Friday, December 25, 2009

The Run Returns

What surveyors around here call a “wet weather stream” runs by the house. These streams are also called “runs.” Not much of a watershed feeds it—thankfully—or we’d have lost a lot more unsecured items over the years, when it becomes a raging torrent after heavy rains.

Our little run flows half the year—from late fall through late spring. During the summer thirsty trees along its banks eagerly drink up all its water (except just after a hard rain), so its flow dries up. When fall’s dormant period arrives those trees begin their slumber, which allows the stream to run along and eventually make its contribution to the Potomac River and then the Chesapeake Bay. That gives us a very nice change; half the year it babbles along and for the remainder of the year it can get very quiet.

So it’s now that time of year when the little stream begins its uninterrupted winter’s run. Its constant bubbly, burbly voice provides gentle background chatter. Reposing in the evenings in my outdoor tub, I listen to its light-hearted murmuring; noting that it sounds a little like indistinct cocktail-party chitchat. But every now and then a few burbles stand out from the quiet chatter—sounding eerily like random syllables of human speech.

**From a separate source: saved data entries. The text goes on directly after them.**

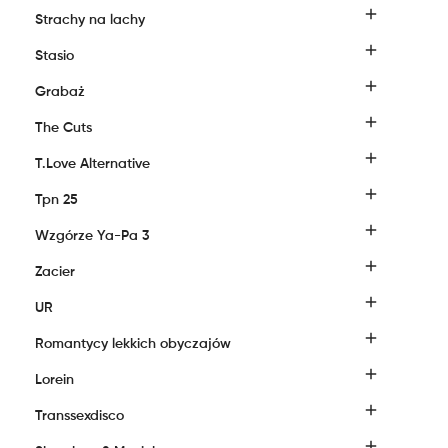

Strachy na lachy

Stasio

Grabaż

The Cuts

T.Love Alternative

Tpn 25

Wzgórze Ya-Pa 3

Zacier

UR

Romantycy lekkich obyczajów

Lorein

Transsexdisco

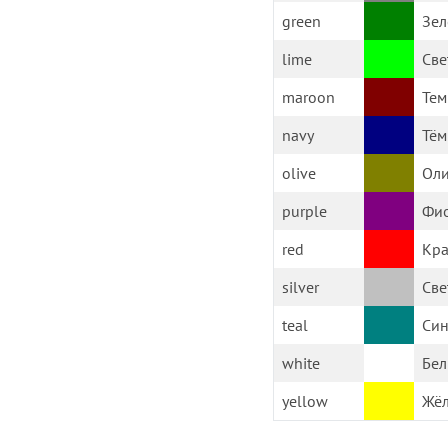
green
Зе
lime
Све
maroon
Тем
navy
Тём
olive
Ол
purple
Фи
red
Кр
silver
Све
teal
Син
white
Бе
yellow
Жё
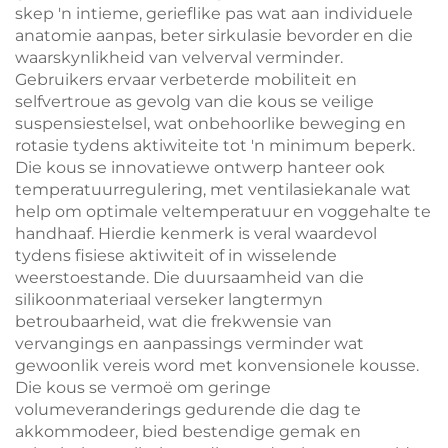
skep 'n intieme, gerieflike pas wat aan individuele
anatomie aanpas, beter sirkulasie bevorder en die
waarskynlikheid van velverval verminder.
Gebruikers ervaar verbeterde mobiliteit en
selfvertroue as gevolg van die kous se veilige
suspensiestelsel, wat onbehoorlike beweging en
rotasie tydens aktiwiteite tot 'n minimum beperk.
Die kous se innovatiewe ontwerp hanteer ook
temperatuurregulering, met ventilasiekanale wat
help om optimale veltemperatuur en voggehalte te
handhaaf. Hierdie kenmerk is veral waardevol
tydens fisiese aktiwiteit of in wisselende
weerstoestande. Die duursaamheid van die
silikoonmateriaal verseker langtermyn
betroubaarheid, wat die frekwensie van
vervangings en aanpassings verminder wat
gewoonlik vereis word met konvensionele kousse.
Die kous se vermoë om geringe
volumeveranderings gedurende die dag te
akkommodeer, bied bestendige gemak en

In a few months there will be a short period, as late spring transforms into summer, when the run will dry up and fall completely silent. The awakened trees will once again suck up all its water, but the singing insects will have yet to begin their incessant summer chorus. The nights are ghostly silent then. The only sounds are the flapping of firefly wings—much too hushed for my old ears to perceive.

So for the next few winter months the stream’s subtle chatter will be my bathing companion—now and then irritatingly interrupted by a distant dog’s barking. I find the creek’s babble to be a soothing sound. I can lay back and let its lilting chorus lull me into reverie—well, except for those infrequent moments when the human-seeming syllables get tossed out. They almost cause me to sit up and peer into the darkness, fooled into thinking that I’m not alone after all.